米国医師会雑誌(JAMA)に先ごろ掲載された報告書によると、ペンシルベニア大学ペレルマン医学大学院が主導した調査の結果、終末期のがん患者が6カ月以上入院した後に病院で死亡する割合は、米国が最も低いことが分かった。

調査はベルギー、カナダ、英国、ドイツ、オランダ、ノルウェー、米国の7カ国の終末期のがん患者38万9,073人を対象に実施。2010~12年の各国のデータを見直し、治療・介護の方法と死亡が確認された場所について分析した。

その結果、病院内で死亡した患者の割合は、ベルギーとカナダが50%以上で、英国とノルウェー、ドイツが38%。オランダが29%だった。米国は最も少ない22%だった。

一方、米国ではがんで死亡した患者の40%以上が、死亡までの6カ月以内にICUに入っていた。この割合は、その他6カ国の2倍の水準に達している。同大学のエゼキエル・エマニュエル医療倫理・保健政策学部長は、「命の危険がある患者が集中治療室(ICU)に運びこまれ、最後には効果がありそうもない化学療法を施されていた、という場面を見たことがある人は多いだろう」「そうした突出した経験が、治療はハイテクすぎて人間味がない、(米国では終末期の患者は)自宅で最期を迎えることができない、という印象を与えているのだろう」と説明している。

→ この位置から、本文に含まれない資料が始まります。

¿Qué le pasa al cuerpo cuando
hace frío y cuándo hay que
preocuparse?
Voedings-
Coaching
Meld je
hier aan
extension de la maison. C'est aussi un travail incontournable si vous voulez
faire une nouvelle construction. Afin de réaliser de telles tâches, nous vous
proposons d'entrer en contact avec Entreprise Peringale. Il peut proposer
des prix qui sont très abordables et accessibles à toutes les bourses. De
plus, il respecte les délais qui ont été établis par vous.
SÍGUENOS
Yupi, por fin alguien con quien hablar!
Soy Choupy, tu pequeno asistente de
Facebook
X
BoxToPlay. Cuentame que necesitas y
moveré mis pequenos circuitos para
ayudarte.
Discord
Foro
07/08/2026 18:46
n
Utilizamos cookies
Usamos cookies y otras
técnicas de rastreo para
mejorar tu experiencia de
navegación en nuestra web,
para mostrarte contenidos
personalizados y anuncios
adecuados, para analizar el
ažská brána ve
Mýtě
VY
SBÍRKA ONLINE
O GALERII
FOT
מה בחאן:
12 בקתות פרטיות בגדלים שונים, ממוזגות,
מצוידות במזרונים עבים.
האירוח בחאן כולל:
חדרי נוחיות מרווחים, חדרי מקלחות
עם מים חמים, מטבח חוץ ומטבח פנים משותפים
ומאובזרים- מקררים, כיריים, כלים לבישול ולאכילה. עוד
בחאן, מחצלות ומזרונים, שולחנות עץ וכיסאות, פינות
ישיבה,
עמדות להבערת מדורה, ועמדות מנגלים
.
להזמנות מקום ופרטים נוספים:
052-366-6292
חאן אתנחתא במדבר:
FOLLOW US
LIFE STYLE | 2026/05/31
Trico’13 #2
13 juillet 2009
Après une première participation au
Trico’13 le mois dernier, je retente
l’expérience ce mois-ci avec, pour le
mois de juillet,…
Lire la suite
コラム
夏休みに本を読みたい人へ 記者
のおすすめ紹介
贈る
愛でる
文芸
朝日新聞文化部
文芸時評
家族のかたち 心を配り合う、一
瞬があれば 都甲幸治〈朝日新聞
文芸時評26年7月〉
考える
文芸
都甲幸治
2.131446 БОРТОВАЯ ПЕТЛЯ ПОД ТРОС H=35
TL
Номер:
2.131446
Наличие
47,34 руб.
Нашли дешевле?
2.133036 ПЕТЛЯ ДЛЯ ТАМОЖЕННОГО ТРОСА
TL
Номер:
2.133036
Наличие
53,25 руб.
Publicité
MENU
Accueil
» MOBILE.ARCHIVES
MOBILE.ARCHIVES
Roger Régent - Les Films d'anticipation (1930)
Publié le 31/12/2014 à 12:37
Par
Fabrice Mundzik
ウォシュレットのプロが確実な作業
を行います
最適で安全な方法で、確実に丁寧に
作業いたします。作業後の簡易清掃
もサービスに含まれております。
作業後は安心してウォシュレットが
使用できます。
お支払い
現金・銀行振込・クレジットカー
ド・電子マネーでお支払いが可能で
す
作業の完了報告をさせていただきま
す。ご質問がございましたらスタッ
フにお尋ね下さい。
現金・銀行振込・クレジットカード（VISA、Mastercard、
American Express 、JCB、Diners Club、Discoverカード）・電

調査はまた、死亡までの6カ月間にかかった入院費も比較した。患者一人当たりの平均は、以下のとおりだった。

カナダ─2万1,840ドル(約257万円)、ノルウェー─1万9,783ドル、米国─1万8,500ドル、ベルギー─1万5,699ドル、英国─9,342ドル、オランダ─1万936ドル

このほかエマニュエル学部長は、患者とその家族が終末期のケアの質についてどう感じているのか理解することが重要だとして、がん以外の病気についても同様の調査が必要だと指摘している。また、外来患者の費用負担なども含め、医療費全般に関する詳細な分析も行う必要があるという。

同学部長は、「米国の終末期ケアの特徴は、入院治療を受ける患者と病院で死亡する患者の割合が少ないことだ。今後必要とされているのは、患者全員に対する同一の緩和ケアの提供に向け、力を注ぐことだ」と述べている。